Wheelies on the sand

SIR - Walking along Saunton Sands last week I passed an apparent motor cycle/quad bike event with some 40 onlookers present. The bikes were doing wheelies on the sand plus making a track circuit by riding up into the dunes and back along the beach.

SIR - Walking along Saunton Sands last week I passed an apparent motor cycle/quad bike "event" with some 40 onlookers present. The bikes were doing "wheelies" on the sand plus making a track circuit by riding up into the dunes and back along the beach. When I later walked into the dunes I was surprised to discover a well-used vehicle track along the coastal ridge for about two miles. Presumably this is for four-wheel-drive vehicles as an alternative to the beach where wheels can sometimes get stuck in unexpected patches of soft sand. This is the 100th anniversary year of "the great flood" when the River Taw bank was breached and much of lower Braunton, Wrafton and Chivenor were flooded, and many cattle lost. There has always been public concern since then whether or not the dunes at Saunton Sands are a reliable natural protective barrier against the incursion of the sea to Braunton. This protection is now ever more important if a predicted rise in the sea level becomes a reality. So why is there seemingly such disinterest these days in protecting the dunes at Saunton Sands and on Braunton Burrows from vehicle damage?
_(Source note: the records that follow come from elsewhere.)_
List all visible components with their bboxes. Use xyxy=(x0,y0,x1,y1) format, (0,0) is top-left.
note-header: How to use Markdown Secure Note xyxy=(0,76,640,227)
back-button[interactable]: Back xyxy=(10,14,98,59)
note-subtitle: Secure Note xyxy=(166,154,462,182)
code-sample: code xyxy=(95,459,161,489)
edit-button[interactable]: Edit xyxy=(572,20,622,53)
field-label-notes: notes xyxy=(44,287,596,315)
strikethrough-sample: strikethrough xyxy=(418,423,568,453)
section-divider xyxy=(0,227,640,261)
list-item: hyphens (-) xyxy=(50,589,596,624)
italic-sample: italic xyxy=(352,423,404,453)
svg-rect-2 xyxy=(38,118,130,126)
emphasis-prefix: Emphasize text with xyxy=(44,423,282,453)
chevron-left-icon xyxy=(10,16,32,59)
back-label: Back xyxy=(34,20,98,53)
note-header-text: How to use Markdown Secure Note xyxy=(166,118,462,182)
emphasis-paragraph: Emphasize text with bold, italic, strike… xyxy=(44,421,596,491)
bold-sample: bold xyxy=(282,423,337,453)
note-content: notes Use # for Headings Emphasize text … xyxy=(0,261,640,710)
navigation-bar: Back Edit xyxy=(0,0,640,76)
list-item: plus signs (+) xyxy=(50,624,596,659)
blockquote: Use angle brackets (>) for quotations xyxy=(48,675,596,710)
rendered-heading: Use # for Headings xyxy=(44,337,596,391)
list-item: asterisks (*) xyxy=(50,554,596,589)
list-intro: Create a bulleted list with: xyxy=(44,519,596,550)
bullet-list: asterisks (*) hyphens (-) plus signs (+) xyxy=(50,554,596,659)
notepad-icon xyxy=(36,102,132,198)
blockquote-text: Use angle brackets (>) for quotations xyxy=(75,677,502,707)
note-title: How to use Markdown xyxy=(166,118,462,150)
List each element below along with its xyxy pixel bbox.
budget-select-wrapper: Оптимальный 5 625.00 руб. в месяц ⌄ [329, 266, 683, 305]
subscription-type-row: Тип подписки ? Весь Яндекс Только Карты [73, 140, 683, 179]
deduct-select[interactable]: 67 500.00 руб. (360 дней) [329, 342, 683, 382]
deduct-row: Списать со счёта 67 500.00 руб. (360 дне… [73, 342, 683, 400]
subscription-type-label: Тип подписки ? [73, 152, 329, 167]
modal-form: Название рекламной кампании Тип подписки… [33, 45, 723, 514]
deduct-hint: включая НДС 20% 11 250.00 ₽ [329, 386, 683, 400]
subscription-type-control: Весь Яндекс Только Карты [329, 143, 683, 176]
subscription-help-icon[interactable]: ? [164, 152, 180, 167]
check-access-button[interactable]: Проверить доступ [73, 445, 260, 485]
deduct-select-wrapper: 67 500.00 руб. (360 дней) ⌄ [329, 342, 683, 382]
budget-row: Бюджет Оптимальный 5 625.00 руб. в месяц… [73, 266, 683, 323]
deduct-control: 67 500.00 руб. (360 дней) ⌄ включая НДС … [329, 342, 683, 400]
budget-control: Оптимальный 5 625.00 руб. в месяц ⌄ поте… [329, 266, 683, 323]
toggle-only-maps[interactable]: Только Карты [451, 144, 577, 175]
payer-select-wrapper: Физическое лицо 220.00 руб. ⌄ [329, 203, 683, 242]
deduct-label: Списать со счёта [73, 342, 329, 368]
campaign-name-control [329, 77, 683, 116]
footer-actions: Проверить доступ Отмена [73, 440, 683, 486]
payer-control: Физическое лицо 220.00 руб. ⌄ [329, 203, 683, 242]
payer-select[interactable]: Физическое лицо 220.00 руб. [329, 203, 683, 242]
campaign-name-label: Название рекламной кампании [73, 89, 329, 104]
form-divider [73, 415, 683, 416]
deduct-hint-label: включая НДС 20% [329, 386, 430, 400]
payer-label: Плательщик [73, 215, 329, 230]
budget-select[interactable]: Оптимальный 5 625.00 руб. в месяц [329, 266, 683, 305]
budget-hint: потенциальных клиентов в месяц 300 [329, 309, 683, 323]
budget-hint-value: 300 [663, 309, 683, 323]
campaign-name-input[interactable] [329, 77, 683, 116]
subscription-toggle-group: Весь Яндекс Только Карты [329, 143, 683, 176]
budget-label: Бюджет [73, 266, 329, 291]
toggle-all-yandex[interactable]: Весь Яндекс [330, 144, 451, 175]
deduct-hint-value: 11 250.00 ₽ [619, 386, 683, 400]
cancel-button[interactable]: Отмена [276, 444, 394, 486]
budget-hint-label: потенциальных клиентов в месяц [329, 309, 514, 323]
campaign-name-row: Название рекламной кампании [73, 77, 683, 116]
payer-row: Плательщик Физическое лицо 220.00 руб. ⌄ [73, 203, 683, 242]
Several years ago there was a resident warden at Saunton Sands Car Park who was on the spot to deal efficiently with any mistreatment of this "Biosprere Reserve area - one of the world's most special places for both people and nature" (according to the current notice). However, there is no resident warden today. Perhaps now this coastal track across the ridge of the dunes could next become a regular coast road, which is then flanked by high-rise buildings with the tourist slogan "Come to Saunton Sands -- the Benidorm of North Devon." J.G. Millar, Braunton.